Goal of the exercise:
If a line below falls between the line with "Sep 8, 2025" and the line with "ilding. At the", or is one of those two, output it exactly; output nothing else and no pictures.

******

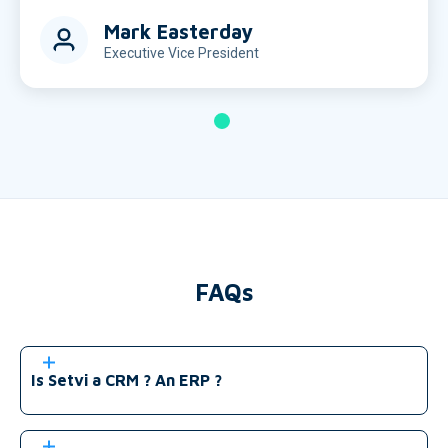
Mark Easterday
Executive Vice President
FAQs
Is Setvi a CRM ? An ERP ?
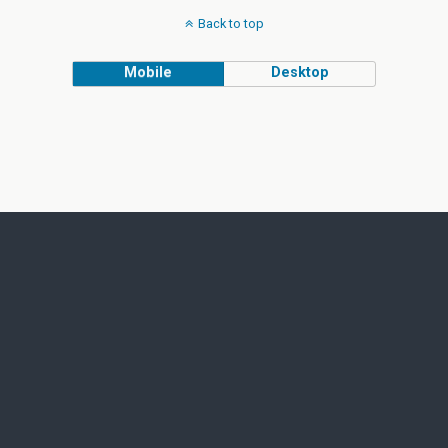
Back to top
Mobile
Desktop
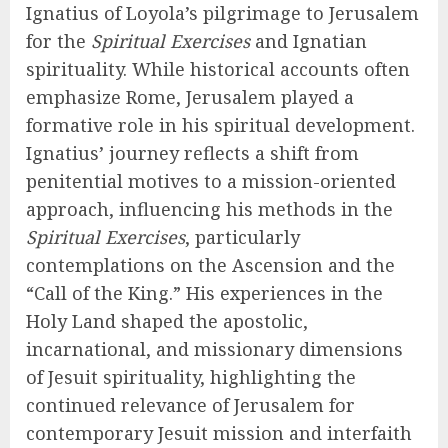
Ignatius of Loyola’s pilgrimage to Jerusalem
for the
Spiritual Exercises
and Ignatian
spirituality. While historical accounts often
emphasize Rome, Jerusalem played a
formative role in his spiritual development.
Ignatius’ journey reflects a shift from
penitential motives to a mission-oriented
approach, influencing his methods in the
Spiritual Exercises
, particularly
contemplations on the Ascension and the
“Call of the King.” His experiences in the
Holy Land shaped the apostolic,
incarnational, and missionary dimensions
of Jesuit spirituality, highlighting the
continued relevance of Jerusalem for
contemporary Jesuit mission and interfaith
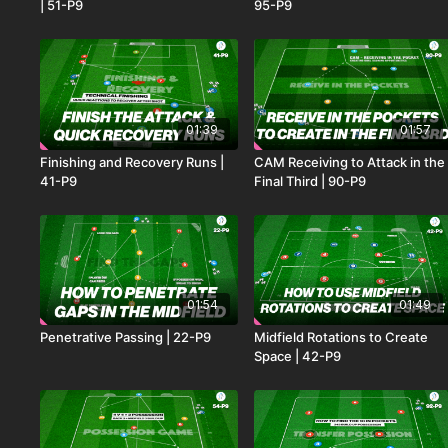
| 51-P9
95-P9
01:39
01:57
Finishing and Recovery Runs |
CAM Receiving to Attack in the
41-P9
Final Third | 90-P9
01:54
01:49
Penetrative Passing | 22-P9
Midfield Rotations to Create
Space | 42-P9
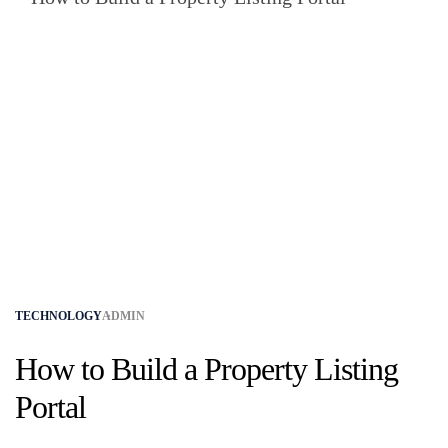
TECHNOLOGY
ADMIN
How to Build a Property Listing
Portal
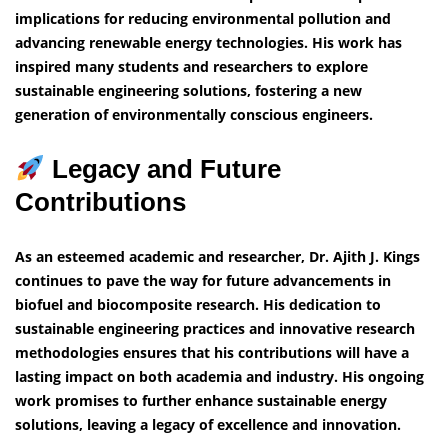
implications for reducing environmental pollution and
advancing renewable energy technologies. His work has
inspired many students and researchers to explore
sustainable engineering solutions, fostering a new
generation of environmentally conscious engineers.
Legacy and Future
Contributions
As an esteemed academic and researcher, Dr. Ajith J. Kings
continues to pave the way for future advancements in
biofuel and biocomposite research. His dedication to
sustainable engineering practices and innovative research
methodologies ensures that his contributions will have a
lasting impact on both academia and industry. His ongoing
work promises to further enhance sustainable energy
solutions, leaving a legacy of excellence and innovation.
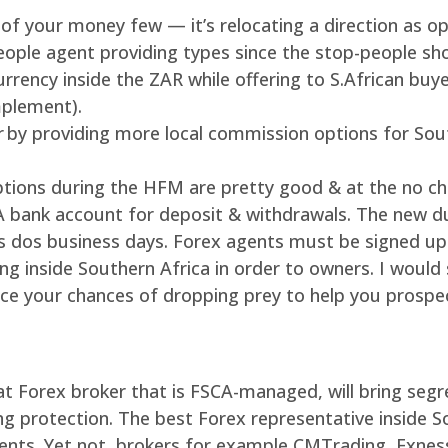
 of your money few — it’s relocating a direction as op
eople agent providing types since the stop-people sh
rrency inside the ZAR while offering to S.African buy
plement).
er by providing more local commission options for So
ions during the HFM are pretty good & at the no char
SA bank account for deposit & withdrawals. The new d
s dos business days. Forex agents must be signed up 
ing inside Southern Africa in order to owners. I woul
ce your chances of dropping prey to help you prospec
at Forex broker that is FSCA-managed, will bring seg
g protection. The best Forex representative inside So
ments. Yet not, brokers for example CMTrading, Exnes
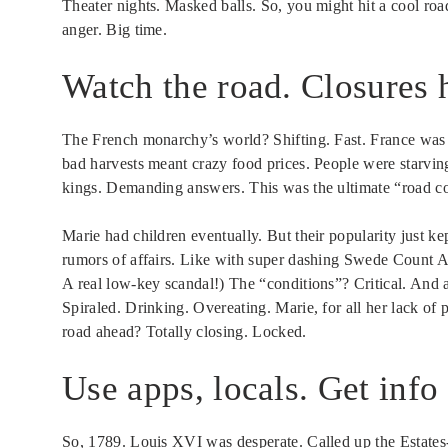
Theater nights. Masked balls. So, you might hit a cool roa
anger. Big time.
Watch the road. Closures 
The French monarchy’s world? Shifting. Fast. France was i
bad harvests meant crazy food prices. People were starvin
kings. Demanding answers. This was the ultimate “road c
Marie had children eventually. But their popularity just 
rumors of affairs. Like with super dashing Swede Count Ax
A real low-key scandal!) The “conditions”? Critical. And 
Spiraled. Drinking. Overeating. Marie, for all her lack of p
road ahead? Totally closing. Locked.
Use apps, locals. Get info
So, 1789. Louis XVI was desperate. Called up the Estates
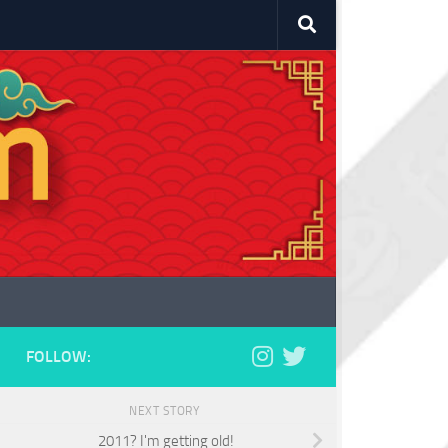
FOLLOW:
NEXT STORY
2011? I'm getting old!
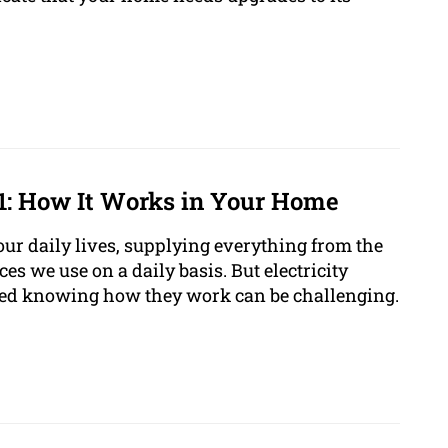
01: How It Works in Your Home
of our daily lives, supplying everything from the
ces we use on a daily basis. But electricity
ated knowing how they work can be challenging.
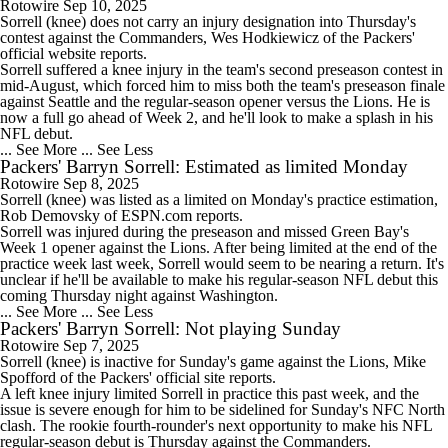
Rotowire
Sep 10, 2025
Sorrell
(knee) does not carry an injury designation into Thursday's
contest against the Commanders, Wes Hodkiewicz of the
Packers
'
official website reports.
Sorrell suffered a knee injury in the team's second preseason contest in
mid-August, which forced him to miss both the team's preseason finale
against Seattle and the regular-season opener versus the Lions. He is
now a full go ahead of Week 2, and he'll look to make a splash in his
NFL debut.
... See More
... See Less
Packers' Barryn Sorrell: Estimated as limited Monday
Rotowire
Sep 8, 2025
Sorrell
(knee) was listed as a limited on Monday's practice estimation,
Rob Demovsky of ESPN.com reports.
Sorrell was injured during the preseason and missed Green Bay's
Week 1 opener against the Lions. After being limited at the end of the
practice week last week, Sorrell would seem to be nearing a return. It's
unclear if he'll be available to make his regular-season NFL debut this
coming Thursday night against Washington.
... See More
... See Less
Packers' Barryn Sorrell: Not playing Sunday
Rotowire
Sep 7, 2025
Sorrell
(knee) is inactive for Sunday's game against the Lions, Mike
Spofford of the
Packers
' official site reports.
A left knee injury limited Sorrell in practice this past week, and the
issue is severe enough for him to be sidelined for Sunday's NFC North
clash. The rookie fourth-rounder's next opportunity to make his NFL
regular-season debut is Thursday against the Commanders.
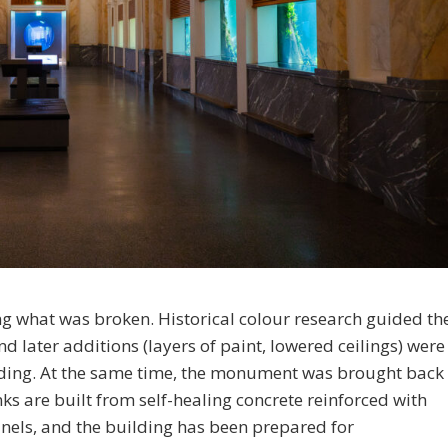
ng what was broken. Historical colour research guided th
 later additions (layers of paint, lowered ceilings) were
ilding. At the same time, the monument was brought back
nks are built from self-healing concrete reinforced with
panels, and the building has been prepared for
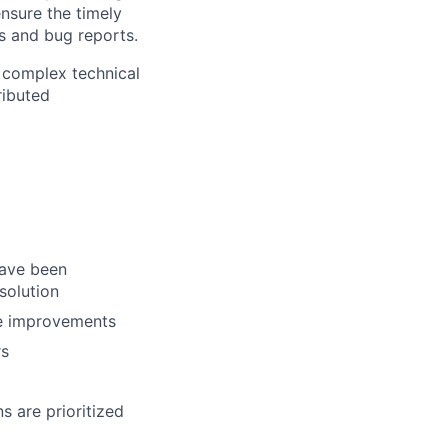
nsure the timely
ks and bug reports.
 complex technical
ributed
have been
solution
re improvements
rs
s are prioritized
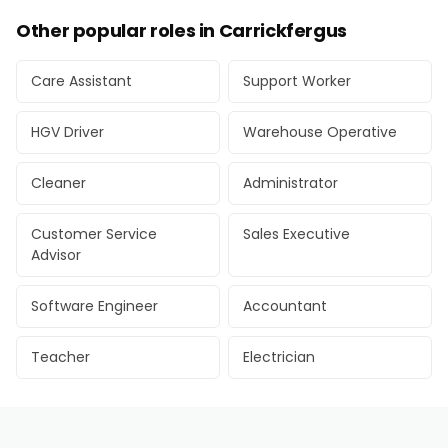
Other popular roles in Carrickfergus
Care Assistant
Support Worker
HGV Driver
Warehouse Operative
Cleaner
Administrator
Customer Service
Sales Executive
Advisor
Software Engineer
Accountant
Teacher
Electrician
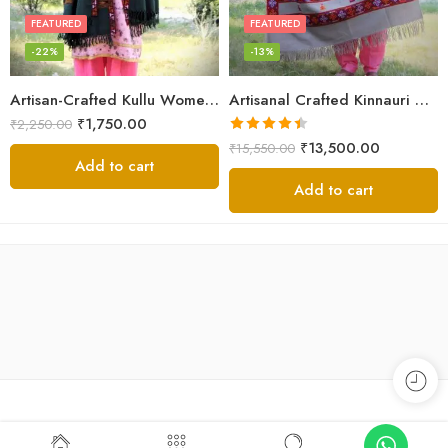
FEATURED
FEATURED
-22%
-13%
Artisan-Crafted Kullu Women’s Shawl – Sheep Wool Beauty
Artisanal Crafted Kinnauri Woolen Shawl for Women – Light Grey
₹
1,750.00
₹
2,250.00
Rated
4.45
₹
13,500.00
₹
15,550.00
out of 5
Add to cart
Add to cart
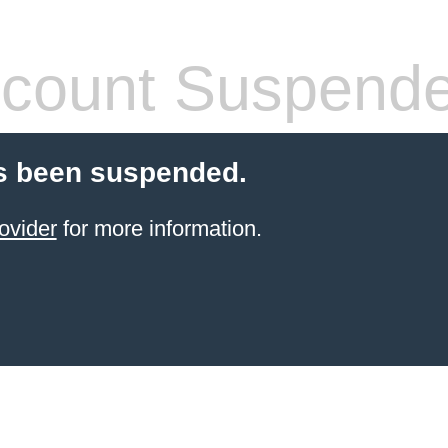
count Suspend
s been suspended.
ovider
for more information.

******

Exercise result:
Sep 8, 2025
Sorrell
(knee) was listed as a limited on Monday's practice estimation,
Rob Demovsky of ESPN.com reports.
Sorrell was injured during the preseason and missed Green Bay's
Week 1 opener against the Lions. After being limited at the end of the
practice week last week, Sorrell would seem to be nearing a return. It's
unclear if he'll be available to make his regular-season NFL debut this
coming Thursday night against Washington.
... See More
... See Less
Packers' Barryn Sorrell: Not playing Sunday
Rotowire
Sep 7, 2025
Sorrell
(knee) is inactive for Sunday's game against the Lions, Mike
Spofford of the
Packers
' official site reports.
A left knee injury limited Sorrell in practice this past week, and the
issue is severe enough for him to be sidelined for Sunday's NFC North
clash. The rookie fourth-rounder's next opportunity to make his NFL
regular-season debut is Thursday against the Commanders.
ng what was broken. Historical colour research guided th
 later additions (layers of paint, lowered ceilings) were
ilding. At the same time, the monument was brought back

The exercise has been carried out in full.